[BZOJ2724]蒲公英

题意：Luogu
就是区间众数，强制在线
题解：
先离散化，分块大小\(O(\sqrt{\frac{n}{\log n}})\)(我也不知道怎么来的)
设\(f[i][j]\)表示第\(i,j\)块（包括两端点）的众数，预处理一下
对每个数开一个\(vector\)表示有这个数的位置，来计算任意两点间这个数的出现次数
区间众数显然只能是块间众数或者两遍剩余的块中的某个数
略为卡常
复杂度:\(O(n\sqrt{n})\)

#include<bits/stdc++.h>
using namespace std;
#define maxn 100005
inline void read(int& x)
{
	x=0;char c=getchar();
	while(!isdigit(c)) c=getchar();
	while(isdigit(c)) x=x*10+c-'0',c=getchar();
}
int n, bsize;
int a[maxn], b[maxn], cnt[maxn], f[1005][1005], belong[maxn];
vector<int> ve[maxn];
inline void init()//块间预处理
{
	int mx, ans;
	register int i,j;
	for (i = 1; i <= belong[n]; ++i)
	{
		memset(cnt, 0, sizeof(cnt));
		mx = 0, ans = 0;
		for (j = (i - 1) * bsize + 1; j <= n; ++j)
		{
			++cnt[a[j]]; 
			if (cnt[a[j]] > mx || (cnt[a[j]] == mx && b[a[j]] < b[ans]))

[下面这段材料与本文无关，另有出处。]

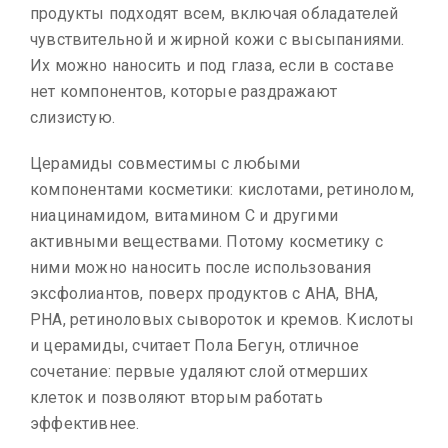
продукты подходят всем, включая обладателей
чувствительной и жирной кожи с высыпаниями.
Их можно наносить и под глаза, если в составе
нет компонентов, которые раздражают
слизистую.
Церамиды совместимы с любыми
компонентами косметики: кислотами, ретинолом,
ниацинамидом, витамином С и другими
активными веществами. Потому косметику с
ними можно наносить после использования
эксфолиантов, поверх продуктов с AHA, BHA,
PHA, ретиноловых сывороток и кремов. Кислоты
и церамиды, считает Пола Бегун, отличное
сочетание: первые удаляют слой отмерших
клеток и позволяют вторым работать
эффективнее.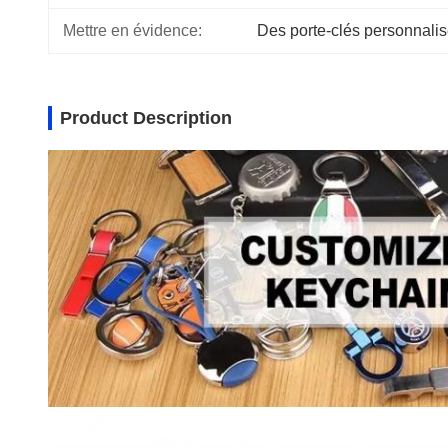
Mettre en évidence:
Des porte-clés personnalis
Product Description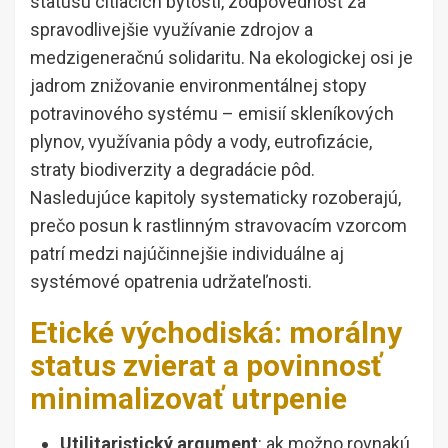
statusu cítiacich bytostí, zodpovednosť za
spravodlivejšie využívanie zdrojov a
medzigeneračnú solidaritu. Na ekologickej osi je
jadrom znižovanie environmentálnej stopy
potravinového systému – emisií skleníkových
plynov, využívania pôdy a vody, eutrofizácie,
straty biodiverzity a degradácie pôd.
Nasledujúce kapitoly systematicky rozoberajú,
prečo posun k rastlinným stravovacím vzorcom
patrí medzi najúčinnejšie individuálne aj
systémové opatrenia udržateľnosti.
Etické východiská: morálny
status zvierat a povinnosť
minimalizovať utrpenie
Utilitaristický argument
: ak možno rovnakú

				mx = cnt[a[j]], ans = a[j];
			f[i][belong[j]] = ans;
		}
	}
	for (i = 1; i <= n; ++i)//存位置
		ve[a[i]].push_back(i);
}
inline int query2(int l, int r, int k)//求k在[l,r]内出现了多少次
{
	return upper_bound(ve[k].begin(), ve[k].end(), r) - lower_bound(ve[k].begin(), ve[k].end(), l);
}
inline int query(int fr, int to)
{
	int ans, mx, tmp;
	register int i;
	ans = f[belong[fr] + 1][belong[to] - 1];//块间
	mx = query2(fr, to, ans);//块间众数出现次数
	for (i = fr; i <= min(to, belong[fr] * bsize); ++i)
	{
		tmp = query2(fr, to, a[i]);
		if (tmp > mx || (tmp == mx && b[a[i]] < b[ans]))
			mx = tmp, ans = a[i];
	}
	if (belong[fr] ^ belong[to])//if(belong[fr] != belong[to])

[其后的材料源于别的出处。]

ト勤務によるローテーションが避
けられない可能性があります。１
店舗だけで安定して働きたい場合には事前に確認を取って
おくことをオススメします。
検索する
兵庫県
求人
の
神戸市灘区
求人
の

		for (i = (belong[to] - 1) * bsize + 1; i <= to; ++i)
		{
			tmp = query2(fr, to, a[i]);
			if (tmp > mx || (tmp == mx && b[a[i]] < b[ans]))
				mx = tmp, ans = a[i];
		}
	return ans;
}
int main()
{
	//freopen("testdata.in", "r", stdin),freopen("testout.out", "w", stdout);
	int y, z, m, x = 0;
	read(n), read(m);
	bsize = sqrt(n / log(n));
	register int i;
	for (i = 1; i <= ((n - 1) / bsize) + 1; ++i)

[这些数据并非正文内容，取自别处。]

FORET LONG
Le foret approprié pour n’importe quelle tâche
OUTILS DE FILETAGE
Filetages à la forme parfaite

		for (int j = (i - 1) * bsize + 1; j <= i * bsize; ++j)
			belong[j] = i;
	for (i = 1; i <= n; ++i)
	{
		read(a[i]);
		b[i] = a[i];
	}
	sort(b + 1, b + n + 1);
	int k = unique(b + 1, b + n + 1) - b - 1;
	for (i = 1; i <= n; ++i)
		a[i] = lower_bound(b + 1, b + k + 1, a[i]) - b;
	init();
	for (i = 1; i <= m; ++i)
	{
		read(y); read(z);
		y = (y + x - 1) % n + 1, z = (z + x - 1) % n + 1;
		if (y > z) swap(y, z);
		x = b[query(y, z)];
		printf("%d\n", x);
	}
	return 0;
}